We are working with our clients to ask the right questions
about climate change and the environment generally when making
investment decisions. We can't dictate to our clients. We're
not the Government. But we can engage in a dialog that surfaces
the right issues and considers alternatives that help the
environment.
Congress is studying whether to create a so-called cap and
trade emission framework. JP Morgan supports a framework that
caps greenhouse gas emissions and establishes a price for those
emissions.
For the private markets to most effectively address the
problem of climate change, greenhouse gas emissions, which
practitioners refer to as carbon, must have a price. By
establishing a price for carbon--through a cap and trade
system--Congress will unleash the forces of supply and demand.
There are precedents.
As you know, Congress created the first cap and trade
program in 1990 to combat acid rain. It's my understanding,
Senator Warner, that you played a key role in creating the acid
rain program. Well done. It's worked--transparently, more
cheaply than expected and it's delivered the needed
environmental benefits.
By setting a price on SOx and NOx
emissions, market forces drove down the cost of compliance
significantly below projections. The market rewarded emitters
that reduced their emissions, penalized those that could not or
did not, and spurred the development of technologies that made
further reductions possible in the most cost effective way.
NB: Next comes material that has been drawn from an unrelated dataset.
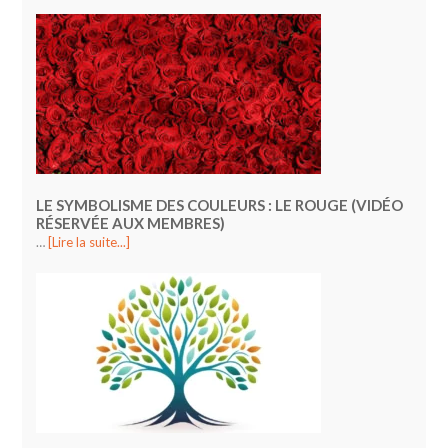
LE SYMBOLISME DES COULEURS : LE ROUGE (VIDÉO
RÉSERVÉE AUX MEMBRES)
…
[Lire la suite...]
Like any new program of Government regulation, the cost of
compliance was a very important and worrisome issue. So it is
with the proposed cap and trade system for greenhouse gases.
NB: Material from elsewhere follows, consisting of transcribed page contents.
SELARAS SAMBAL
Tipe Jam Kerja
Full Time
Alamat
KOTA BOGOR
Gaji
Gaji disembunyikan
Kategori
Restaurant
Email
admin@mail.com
Given the uncertain cost of the emission allowances that
would be required under any cap and trade program and its
potentially wide reach, Congress is justifiably searching for
ways to moderate expected compliance costs. And to be sure,
there are legitimate economic concerns that make cost
containment a priority. Indeed, some of my fellow panelists
will be speaking to one of the implications of compliance
costs--international competitiveness.
Having said that, there are multiple approaches to cost
containment. In any free market costs--or prices--are a
reflection of supply and demand. Prices will tend to be lower
the more supply there is. One way to expand supply is to allow
a larger percentage and wider variety of emission offsets to
meet emission reduction requirements.
As a result, there are two issues: One, what percentage of
an emitter's reduction requirement can be met by purchasing
carbon offsets--instead of actually reducing his or her own
emissions? And two, what kind of projects are eligible to be
considered offsets?
As for the first question, I don't have a precise
recommendation but there is an optimal number that effectively
balances achieving real and verifiable reductions and
minimizing compliance costs. JP Morgan would be pleased to
provide intellectual resources to the Committee as it
contemplates that balance.
As for eligible offset projects, I believe we can learn
from one of the mistakes of the Kyoto Protocol. The Kyoto
Protocol currently prohibits using the preservation of tropical
forest as a carbon offset. This is a mistake. Deforestation
accounts for 1.5 billion tons of CO2 -equivalent
annually and makes up approximately 20 percent of annual
greenhouse gas emissions. In fact, deforestation is the largest
source of emissions in the developing world.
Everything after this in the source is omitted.